Zac
Zac

Reputation: 2260

What's the right way of unit-testing a python class?

I'm not sure what's the best way to build independent unit tests on methods of a python class. Here is a trivial example:

class MyClass(object):
  def __init__(self, data):
    self.data = data

  def myMethod(self):
    #do something
    return True

I'm building unit tests like this:

class TestMyClass(unittest.TestCase):
  def test_init(self):
    mydata = mock.Mock()
    c = MyClass(mydata)
    self.assertEqual(c.data, mydata)

  def test_myMethod(self):
    mydata = mock.Mock()
    c = MyClass(mydata)
    self.assertTrue(c.myMethod())

OK, this is very trivial... but the point is: test_myMethod() depends on __init__ because I have to instantiate the object itself: it isn't really isolated. The only way that has come to my mind to solve this issue is mocking the object itself... but how can I test a real method on a mocked object?

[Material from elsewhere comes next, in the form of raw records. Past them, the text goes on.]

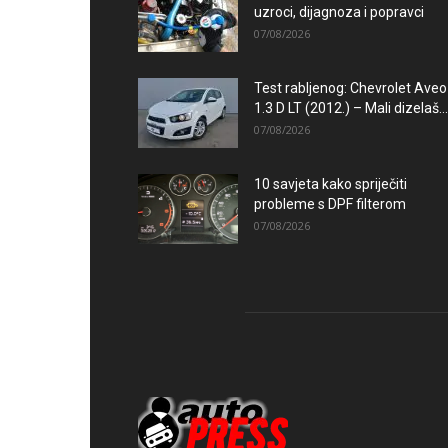
uzroci, dijagnoza i popravci
07/08/2026
Test rabljenog: Chevrolet Aveo
1.3 D LT (2012.) – Mali dizelaš...
07/08/2026
10 savjeta kako spriječiti
probleme s DPF filterom
07/08/2026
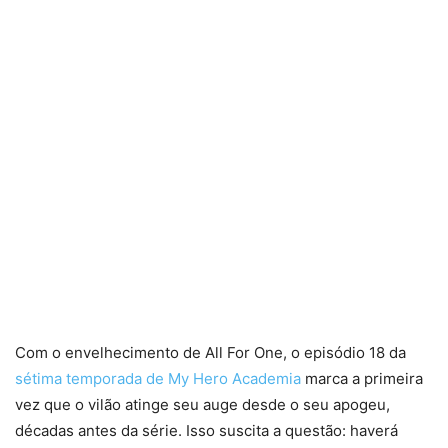
Com o envelhecimento de All For One, o episódio 18 da
sétima temporada de My Hero Academia
marca a primeira
vez que o vilão atinge seu auge desde o seu apogeu,
décadas antes da série. Isso suscita a questão: haverá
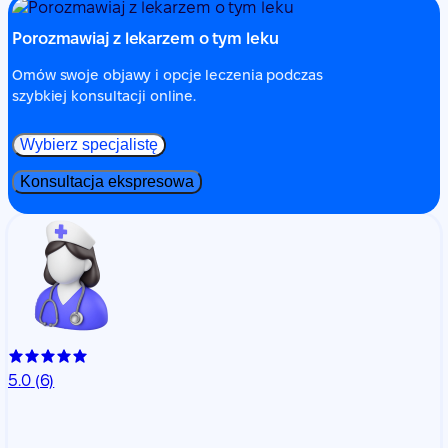
Porozmawiaj z lekarzem o tym leku
Omów swoje objawy i opcje leczenia podczas
szybkiej konsultacji online.
Wybierz specjalistę
Konsultacja ekspresowa
5.0
(6)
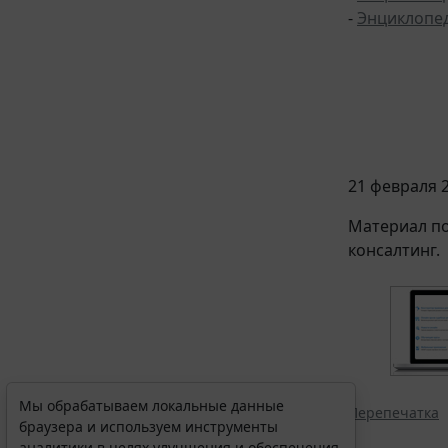
-
Энциклопе
21 февраля 2
Материал по
консалтинг.
Мы обрабатываем локальные данные
Перепечатка
браузера и используем инструменты
аналитики в целях улучшения и обеспечения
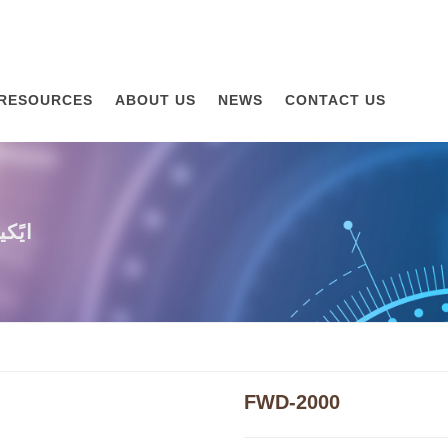
RESOURCES
ABOUT US
NEWS
CONTACT US
مقيا
FWD-2000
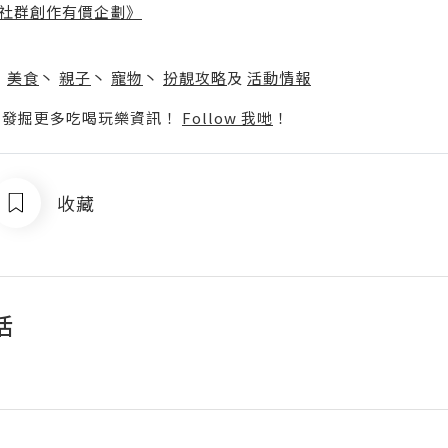
社群創作有價企劃》
】
丶
美食
丶
親子
丶
寵物
丶
扮靚攻略
及
活動情報
p啦！發掘更多吃喝玩樂資訊！
Follow 我哋
！
收藏
活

I know that in real world a perfect isolation could be impossible, but I'm curious to know if there are better ways.

Upvotes: 0

Views: 337

Answers (1)

deceze
deceze

Reputation: 522510

It comes down to what you want to test and in how much granularity. For example, what exactly is the assertion that c.data equals the data you have just assigned in the previous line actually test? It tests a single line of practical code, and it tests a rather unimportant implementation detail. This is probably much too granular to bother.

You want to ensure that your object behaves as it should overall. That means you want to test that you can instantiate it, and then assert that

  1. if you instantiate it with data A and then call method B the result will be C
  2. if you instantiate it with data D and then call method B the result will be E
  3. if you try to instantiate it with incorrect data that an error is thrown

Your tests should focus on object behaviour, not on testing implementation minutiae. Write your tests so you could drop in an alternative object implementing the same behaviour in a different way without breaking your tests. You are writing that class to get some specified tasks done; test that your implementation can get those tasks done, not how it gets them done.

Exempli gratia:

def test_worksWithDataA(self):
    c = MyClass({'some': 'data'})
    self.assertTrue(c.myMethod())

def test_worksWithDataB(self):
    c = MyClass({'other': 'data'})
    self.assertFalse(c.myMethod())

def test_rejectsDataC(self):
    with self.assertRaises(SomeException):
        MyClass(None)

You only need to mock something if you need to pass a dependency, but that dependency is too complex to instantiate for the sake of the test. As long as your data is just a dict, there's no need to mock it. If your data is a complex type on its own, then you may want to mock it in order to test MyClass, without getting tangled up in having to test that other class at the same time. When mocking, again, mock the expected behaviour of that class; as a rule of thumb, all the behaviour you're asserting your class has using unit tests can be mocked elsewhere.